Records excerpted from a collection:
________________________________________
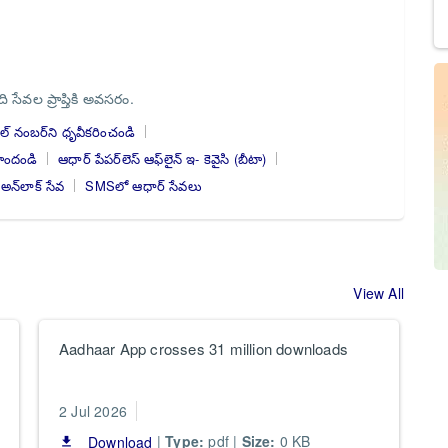
 సేవల ప్రాప్తికి అవసరం.
్ నంబర్‌ని ధృవీకరించండి
పొందండి
ఆధార్ పేపర్‌లెస్ ఆఫ్‌లైన్ ఇ- కెవైసి (బీటా)
న్‌లాక్ సేవ
SMSలో ఆధార్ సేవలు
View All
Aadhaar App crosses 31 million downloads
S
U
2 Jul 2026
2
|
Type:
pdf |
Size:
0 KB
Download
file_download
file_do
________________________________________
**Directions:** Drop the pictures and copy the data exactly.

**Solved problem:**
 సేవల ప్రాప్తికి అవసరం.
్ నంబర్‌ని ధృవీకరించండి
పొందండి
ఆధార్ పేపర్‌లెస్ ఆఫ్‌లైన్ ఇ- కెవైసి (బీటా)
న్‌లాక్ సేవ
SMSలో ఆధార్ సేవలు
View All
Aadhaar App crosses 31 million downloads
S
U
2 Jul 2026
2
|
Type:
pdf |
Size:
0 KB
Download
file_download
file_do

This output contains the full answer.